Expedition highlights include:

  • Arrival of two Progress cargo ships with supplies. The first bug-shaped craft will arrive in late August carrying crew provisions, temperature sensors and a high-definition television camera. After the ship is unloaded, the crew will use it as a trash truck of sorts, filling it up with refuse and discarded equipment before sending it on a destructive plunge into the atmosphere. A second ship will arrive in mid-November carrying more provisions.

  • Arrival of a Russian Docking Compartment in September. The crew will conduct three spacewalks to outfit the module, as well as to set up a Russian cargo boom and a commercial experiment. The final spacewalkers also will string cables for automated docking of spacecraft to the station.

  • Arrival of a Soyuz taxi crew for an 8-day stay in mid-October. After more than two months in space, the Expedition Three crew will likely welcome a break from their routine with the arrival of two Russian cosmonauts and French cosmonaut Claudie André-Deshays, the only female space traveler certified to pilot the Soyuz capsule back to Earth.

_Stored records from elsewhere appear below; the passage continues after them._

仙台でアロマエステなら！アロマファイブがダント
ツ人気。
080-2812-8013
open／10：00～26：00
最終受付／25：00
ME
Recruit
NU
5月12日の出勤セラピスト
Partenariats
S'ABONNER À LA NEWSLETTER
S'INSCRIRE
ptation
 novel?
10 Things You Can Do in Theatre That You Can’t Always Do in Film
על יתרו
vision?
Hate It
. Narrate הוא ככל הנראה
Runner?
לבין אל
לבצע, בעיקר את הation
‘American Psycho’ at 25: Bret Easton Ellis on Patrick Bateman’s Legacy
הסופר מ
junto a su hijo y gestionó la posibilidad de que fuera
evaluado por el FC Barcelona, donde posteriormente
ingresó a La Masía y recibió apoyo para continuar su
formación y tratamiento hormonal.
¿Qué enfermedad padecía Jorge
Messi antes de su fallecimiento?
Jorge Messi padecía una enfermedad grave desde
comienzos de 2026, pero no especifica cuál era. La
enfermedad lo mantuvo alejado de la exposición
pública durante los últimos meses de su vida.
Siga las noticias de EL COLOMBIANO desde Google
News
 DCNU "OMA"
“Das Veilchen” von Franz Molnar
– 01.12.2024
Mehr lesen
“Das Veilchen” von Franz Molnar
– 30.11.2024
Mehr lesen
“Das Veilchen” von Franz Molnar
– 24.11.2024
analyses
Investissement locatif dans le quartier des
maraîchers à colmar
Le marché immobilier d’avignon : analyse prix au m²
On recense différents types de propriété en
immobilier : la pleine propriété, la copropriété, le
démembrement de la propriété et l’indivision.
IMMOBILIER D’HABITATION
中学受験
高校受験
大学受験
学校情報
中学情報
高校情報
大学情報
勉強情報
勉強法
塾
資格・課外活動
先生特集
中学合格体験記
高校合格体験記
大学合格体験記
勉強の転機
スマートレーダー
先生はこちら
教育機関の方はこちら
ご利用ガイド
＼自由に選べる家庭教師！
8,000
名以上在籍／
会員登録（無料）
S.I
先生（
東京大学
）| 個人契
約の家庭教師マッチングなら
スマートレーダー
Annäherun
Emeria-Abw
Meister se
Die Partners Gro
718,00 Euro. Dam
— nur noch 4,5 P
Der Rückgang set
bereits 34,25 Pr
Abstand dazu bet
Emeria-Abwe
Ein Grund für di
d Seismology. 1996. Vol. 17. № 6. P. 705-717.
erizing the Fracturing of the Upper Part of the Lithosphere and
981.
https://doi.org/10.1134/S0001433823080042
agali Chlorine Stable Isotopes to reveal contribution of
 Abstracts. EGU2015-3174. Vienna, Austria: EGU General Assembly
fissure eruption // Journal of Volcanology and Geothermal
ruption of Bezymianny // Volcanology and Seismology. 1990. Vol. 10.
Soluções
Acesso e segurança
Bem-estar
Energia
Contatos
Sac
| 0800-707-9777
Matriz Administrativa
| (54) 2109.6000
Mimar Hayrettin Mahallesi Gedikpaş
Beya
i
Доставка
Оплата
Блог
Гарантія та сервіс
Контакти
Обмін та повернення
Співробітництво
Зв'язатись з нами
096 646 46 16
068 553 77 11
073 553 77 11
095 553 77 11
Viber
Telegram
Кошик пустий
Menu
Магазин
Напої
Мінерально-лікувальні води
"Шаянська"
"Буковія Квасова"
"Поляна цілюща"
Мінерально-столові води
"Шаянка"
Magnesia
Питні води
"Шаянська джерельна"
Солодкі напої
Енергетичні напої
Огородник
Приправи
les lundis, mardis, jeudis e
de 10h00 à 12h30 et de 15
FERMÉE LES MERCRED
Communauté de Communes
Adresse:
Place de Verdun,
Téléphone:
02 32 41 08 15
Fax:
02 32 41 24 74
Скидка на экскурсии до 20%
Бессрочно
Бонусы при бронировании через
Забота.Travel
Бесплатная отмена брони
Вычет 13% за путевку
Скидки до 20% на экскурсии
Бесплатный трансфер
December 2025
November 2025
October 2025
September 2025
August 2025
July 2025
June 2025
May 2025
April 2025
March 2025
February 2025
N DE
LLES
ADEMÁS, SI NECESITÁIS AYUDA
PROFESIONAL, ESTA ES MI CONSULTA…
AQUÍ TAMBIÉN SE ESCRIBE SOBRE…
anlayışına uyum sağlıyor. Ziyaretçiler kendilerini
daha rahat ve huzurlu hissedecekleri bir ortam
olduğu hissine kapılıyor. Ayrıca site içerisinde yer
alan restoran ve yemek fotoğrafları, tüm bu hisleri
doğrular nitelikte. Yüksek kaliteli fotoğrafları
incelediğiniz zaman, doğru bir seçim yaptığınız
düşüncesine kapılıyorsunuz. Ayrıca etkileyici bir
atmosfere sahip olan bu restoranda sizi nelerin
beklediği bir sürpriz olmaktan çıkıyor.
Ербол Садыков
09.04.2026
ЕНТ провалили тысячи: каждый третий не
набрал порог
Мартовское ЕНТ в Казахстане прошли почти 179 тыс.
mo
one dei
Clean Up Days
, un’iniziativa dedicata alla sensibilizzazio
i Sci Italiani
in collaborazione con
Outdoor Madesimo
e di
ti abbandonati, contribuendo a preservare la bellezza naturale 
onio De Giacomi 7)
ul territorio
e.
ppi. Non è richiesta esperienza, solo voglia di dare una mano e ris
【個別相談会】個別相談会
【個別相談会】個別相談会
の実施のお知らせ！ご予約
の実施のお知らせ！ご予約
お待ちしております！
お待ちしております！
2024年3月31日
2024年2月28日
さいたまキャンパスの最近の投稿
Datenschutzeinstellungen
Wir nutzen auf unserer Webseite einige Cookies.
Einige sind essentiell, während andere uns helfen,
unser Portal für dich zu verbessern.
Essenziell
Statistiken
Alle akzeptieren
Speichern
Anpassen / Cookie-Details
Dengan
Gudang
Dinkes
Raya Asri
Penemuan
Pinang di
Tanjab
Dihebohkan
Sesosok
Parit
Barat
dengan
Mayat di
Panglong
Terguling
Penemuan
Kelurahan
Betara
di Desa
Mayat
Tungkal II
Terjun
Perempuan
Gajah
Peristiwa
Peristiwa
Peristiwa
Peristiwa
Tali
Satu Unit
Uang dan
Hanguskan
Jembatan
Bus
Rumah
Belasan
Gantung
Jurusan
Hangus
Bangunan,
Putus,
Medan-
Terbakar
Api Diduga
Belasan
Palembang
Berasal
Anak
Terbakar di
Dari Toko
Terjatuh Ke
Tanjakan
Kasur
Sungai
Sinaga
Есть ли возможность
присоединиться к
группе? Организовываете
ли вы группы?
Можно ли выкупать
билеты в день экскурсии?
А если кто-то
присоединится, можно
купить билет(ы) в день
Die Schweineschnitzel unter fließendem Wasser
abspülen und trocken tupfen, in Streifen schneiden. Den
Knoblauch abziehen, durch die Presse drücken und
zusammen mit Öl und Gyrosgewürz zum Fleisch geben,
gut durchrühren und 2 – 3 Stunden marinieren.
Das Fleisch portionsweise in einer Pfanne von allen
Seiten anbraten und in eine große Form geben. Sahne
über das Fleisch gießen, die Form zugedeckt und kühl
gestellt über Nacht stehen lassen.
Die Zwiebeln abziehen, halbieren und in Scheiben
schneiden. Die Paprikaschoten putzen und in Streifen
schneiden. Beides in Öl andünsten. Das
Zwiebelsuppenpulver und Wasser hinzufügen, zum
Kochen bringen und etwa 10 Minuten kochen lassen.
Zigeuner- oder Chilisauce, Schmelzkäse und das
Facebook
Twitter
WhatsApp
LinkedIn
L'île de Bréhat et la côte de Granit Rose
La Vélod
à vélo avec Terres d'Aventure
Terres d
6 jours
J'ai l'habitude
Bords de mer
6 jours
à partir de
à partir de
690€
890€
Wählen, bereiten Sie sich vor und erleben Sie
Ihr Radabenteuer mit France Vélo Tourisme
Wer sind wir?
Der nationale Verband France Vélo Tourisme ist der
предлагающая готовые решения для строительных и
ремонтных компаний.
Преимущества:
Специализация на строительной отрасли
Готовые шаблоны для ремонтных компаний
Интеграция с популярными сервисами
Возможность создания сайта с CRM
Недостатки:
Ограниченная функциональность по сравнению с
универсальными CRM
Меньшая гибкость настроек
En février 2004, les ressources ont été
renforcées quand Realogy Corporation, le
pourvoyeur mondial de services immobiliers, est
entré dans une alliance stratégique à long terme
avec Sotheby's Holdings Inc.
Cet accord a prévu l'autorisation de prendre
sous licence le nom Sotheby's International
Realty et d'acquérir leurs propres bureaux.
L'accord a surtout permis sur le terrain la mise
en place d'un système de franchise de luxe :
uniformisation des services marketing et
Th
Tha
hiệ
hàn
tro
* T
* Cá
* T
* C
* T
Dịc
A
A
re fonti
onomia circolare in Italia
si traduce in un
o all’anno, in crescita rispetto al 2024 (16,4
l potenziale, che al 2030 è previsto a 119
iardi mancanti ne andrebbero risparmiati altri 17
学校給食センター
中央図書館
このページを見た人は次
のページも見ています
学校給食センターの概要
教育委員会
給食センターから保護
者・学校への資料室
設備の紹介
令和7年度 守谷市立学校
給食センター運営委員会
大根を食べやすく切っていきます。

  • Installation of a new temporary sleep station. Culbertson and Turin will sleep in so-called kayudas, closet-sized rooms in the station's Russian crew quarters while Dezhurov will sleep in a make-shift sleep station in the Destiny lab module until the new sleep station is unpacked and put together.
  • A short flight on a Soyuz capsule to move it from one docking site to another. Dezhurov will pilot the craft carrying Turin and Culbertson. The American likely will enjoy a rare opportunity to ride on the legendary vehicle.

The Docking Compartment will serve as an airlock doorway to space from the station's Russian-built modules -- Zarya, the initial building block, and the Zvezda Service Module that now serves as living quarters. The new module also will become an extra "parking space" where incoming Soyuz and Progress vehicles can dock.

The crew's first two weeks in space will be most intense as members huddle with the previous crew to hand-off duties and get up to speed on the station's most recent condition, help unload cargo from the shuttle during its nearly eight days docked at the station and start up new research experiments.

A long wait

Expedition Three was a long time coming for all three crewmembers -- the cosmonauts trained more than four years and Culbertson waited nearly eight years for this assignment following administrative stints, including oversight of a series of shuttle missions to the Mir space station. Seven U.S. astronauts carried out tours of duty on Mir as part of that ISS precursor project in the mid- to late-1990s.

"I'm very happy to be assigned to this particular crew and of course I'm very happy to be flying, which is the reason I came to NASA," Culbertson said. "Flying is what I really love and being in space is what I really love."

Dezhurov and Culbertson are space veterans, although Culbertson has never flown on a long-duration mission. His oversight of the shuttle-Mir missions will serve him well, he says. Turin, the rookie, is a long-time engineer with RSC Energia, the Russian engineering firm that oversaw the Mir space station and many other missions and spacecraft.